公嗣

 公嗣と言う名を与えられた時、正直戸惑った。
 正統なる後継者。
 その意味が分かってしまったから。
 父が自分に求めるもの。
 周囲が自分に期待するもの。
 それら全てを、改めて知ってしまったから。
 なりたくなんてなかった。
 自分は施政者には向いていない。
 誰よりも仁を尊び、強い信念を持つ父の代わりにはなれない。
 だから、そこから逃げ出したいと思ってしまった。



「劉禅さま」
 声をかけられた。
 誰が背後にいるのか分かったから、劉禅は口元に笑みを湛えた。
「星彩。
 こんな夜遅くにどうしたんだい?」
「劉禅さまのお姿が見えましたので。
 このような時刻に、誰も供をつけないのは危険です」
 ほぼ無表情で少女が言う。
 それでも、微かに声が揺れている。
 怒っているのか、それとも心配してくれたのか。
 どちらにしろ、劉禅は嬉しかった。
 愛しいと思う人が、自分の側に来てくれたことが。
 空は一面、闇に包まれている。

「すまない。
 君の手を煩わせてしまったね」
 こちらが苦笑すると、少女は目の前に傅く。
 幼い頃から繰り返されてきたそれを、いまだ受け入れることが出来ない。
 劉禅は眉をひそめた。
「いいえ、どうか私のことはお気になさらないでください」
 彼女の言葉は幼馴染みとしてではなく、主への言葉だった。
 チクリと胸に何かが刺さった。
「面を上げてくれないか?」
「はい」
 目の前の少女は実に模範的な僕だった。
 こちらの望みを違えることはない。
 今もやはりそうで、素直に従った。
 まるで、感情など存在していないかのように。

「……星彩は、忠義者だね」
 良くも悪くも。
 愛しい人は純粋だ。
 また、胸に何かが刺さる。
 チクリチクリと、痛みは徐々に増えていく。
「ありがとうございます」
 礼の言葉を紡いだ口元が、わずかに笑みの形を作る。
 本当に、良くも悪くも純粋で。
 それが余計に自分を苦しめる。
「星彩は私の言うことなら、何でもきくのかい?」
 訊いてはいけないことだった。
 答えなど知れたこと。
 彼女は首を横に振ることはない。
 自分が皇帝である限り。

 それでも、問わずにはいられなかった。
 ほんの少しの可能性を信じてみたかった。
「はい」
 真っ直ぐにこちらを見つめて、少女が答える。
 予想は、残念ながら当たってしまった。
 瞳を、現実を。
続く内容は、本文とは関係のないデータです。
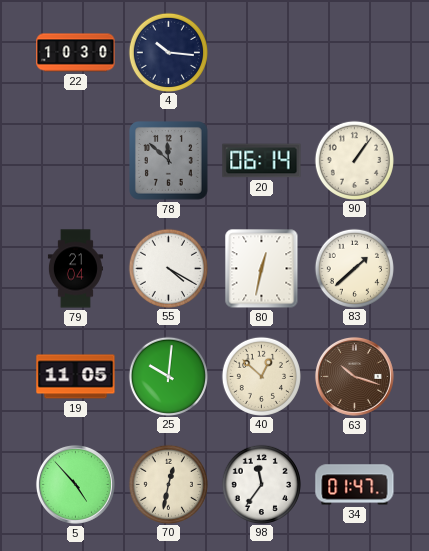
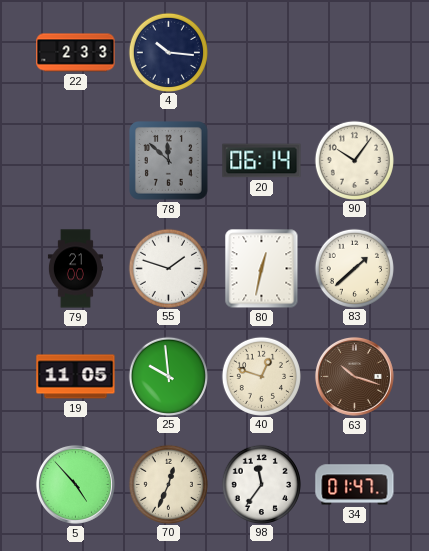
22: 10:30 -> 2:33
90: 1:06 -> 10:06
79: 21:04 -> 21:00
55: 4:20 -> 1:48
25: 10:01 -> 9:59
40: 12:52 -> 12:48
70: 12:32 -> 12:34
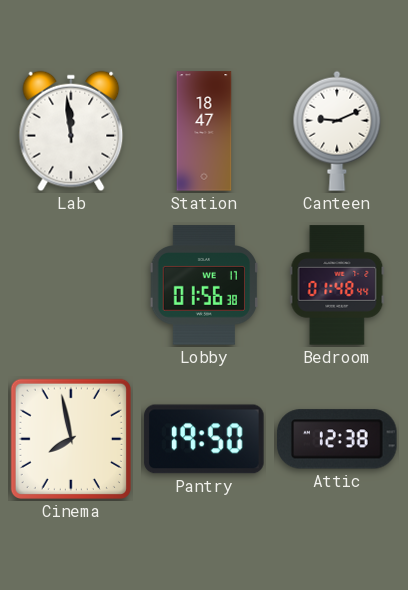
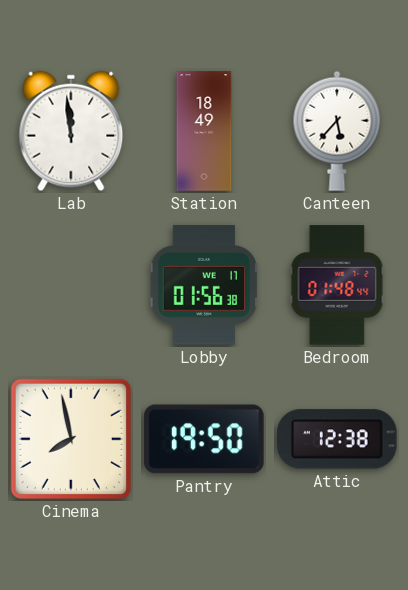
Station: 18:47 -> 18:49
Canteen: 9:11 -> 5:37
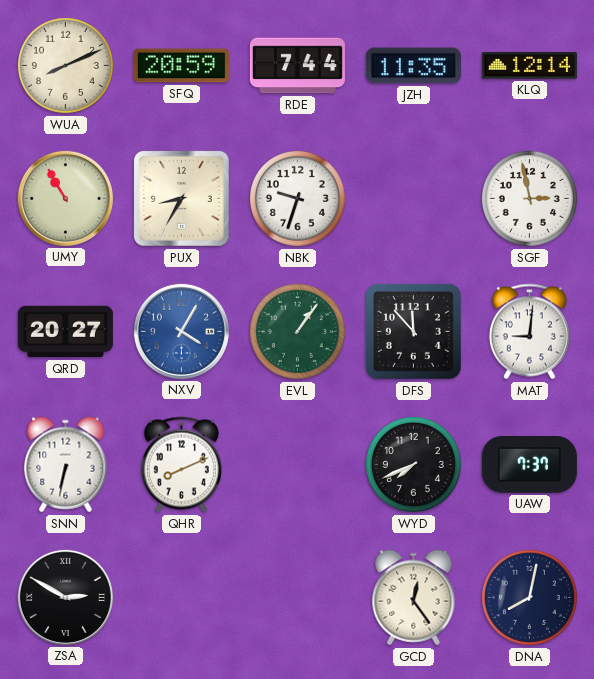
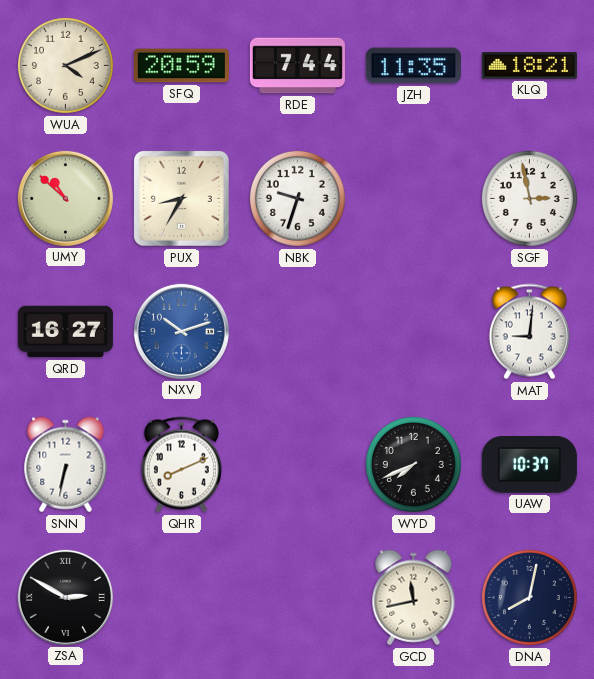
WUA: 8:11 -> 4:11
KLQ: 12:14 -> 18:21
UMY: 10:55 -> 10:52
QRD: 20:27 -> 16:27
NXV: 4:05 -> 10:12
EVL: 1:06 -> none
DFS: 11:53 -> none
UAW: 7:37 -> 10:37
GCD: 12:24 -> 11:43
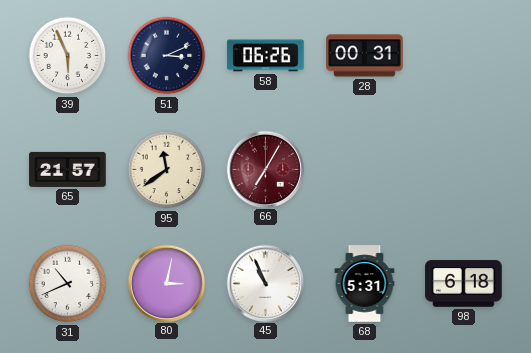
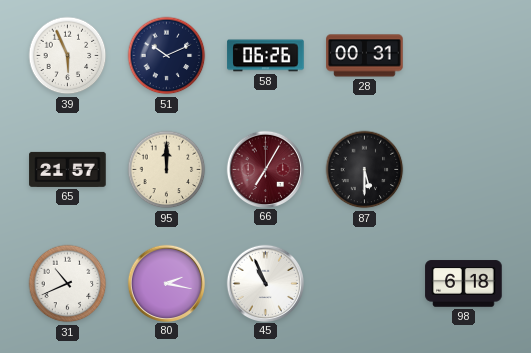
51: 3:11 -> 10:11
95: 11:39 -> 12:00
87: none -> 5:30
80: 3:02 -> 2:17
68: 5:31 -> none
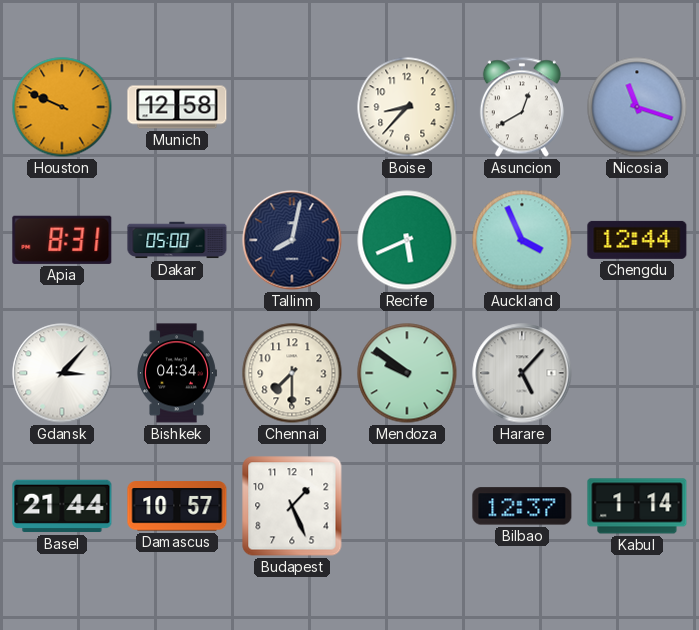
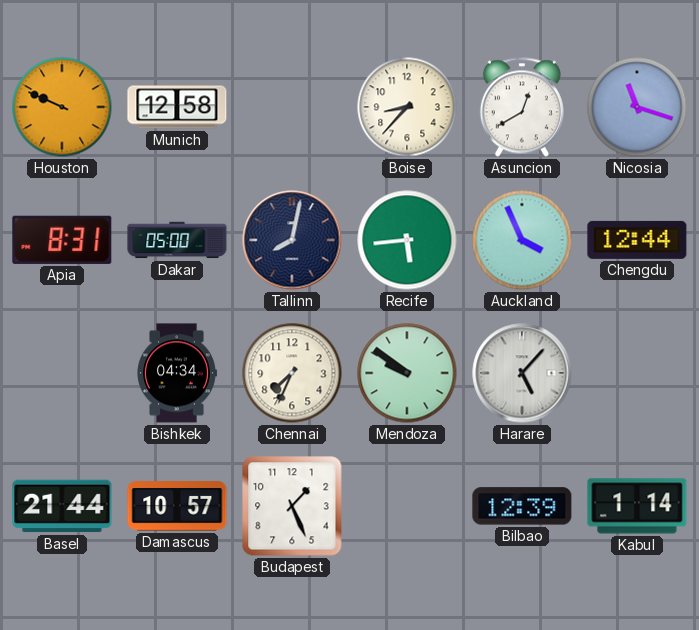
Recife: 5:41 -> 5:44
Gdansk: 3:07 -> none
Chennai: 7:30 -> 7:34
Bilbao: 12:37 -> 12:39
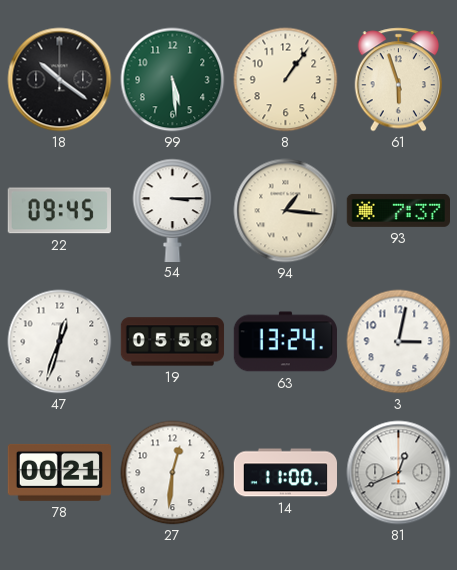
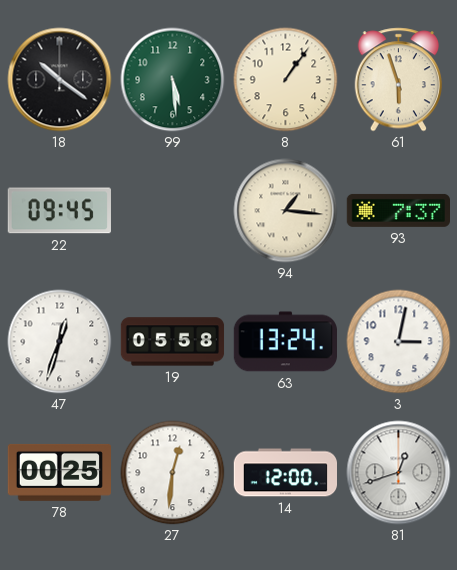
54: 3:15 -> none
78: 00:21 -> 00:25
14: 11:00 -> 12:00
81: 12:41 -> 12:42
直視することが出来なくて、劉禅は視線を逸らす。
 訊かなければ良かった。
 後悔ばかりが心を占めていく。
 苦しくて、劉禅は一つ息を吐いた。
「劉禅さまが、それをお望みなのでしたら」
 凛とした声が耳に届く。
 思いもよらない言葉に、劉禅は少女を振り返る。
「それは、どういう……」
 心臓が脈打つ。
 常よりも大きく、早鐘を打ち始める。

「もし劉禅さまがお望みでしたら、です。
 そうでないのなら、言う通りにはいたしません」
 強い意思が音になる。
 月明かりの元で輝く瞳には、一点の曇りもない。
 そこにあるのは、透明で綺麗な心。
「星彩」
 そよと吹く風に声をのせる。
 何度呼んでも飽きることなどない、愛おしい少女の名を。
「はい」
 声が返ってくる。
 ずっと聴いていたいと思わせる優しい音が、心に響く。
 なぜ私の欲しい言葉を知っている?
 なぜそんなに無垢でいられる?
 問いかけてみたかった。
 知りたかった。
 けれど、劉禅はそれをしなかった。
 代わりに、首を横に振ってみせた。

「いや、私はもう床につこう。
 明日も早い」
 夢から覚めれば、待っているのは自分が望んだ訳ではない未来。
 皇帝として、後継者として。
 照烈帝の遣り残したことを消化していかなければいけない。
 逃げてしまいたい、やりたくない。
 それでも、彼女が傍にいてくれる。
 たったそれだけのことだけれど、救われた気がした。
 星彩と供になら、やっていける。
 そう、思った。 
「部屋までご一緒いたします」
「ああ、よろしく頼むよ」
 回廊を二つの影が進む。
 星に見守られ、月に照らされながら。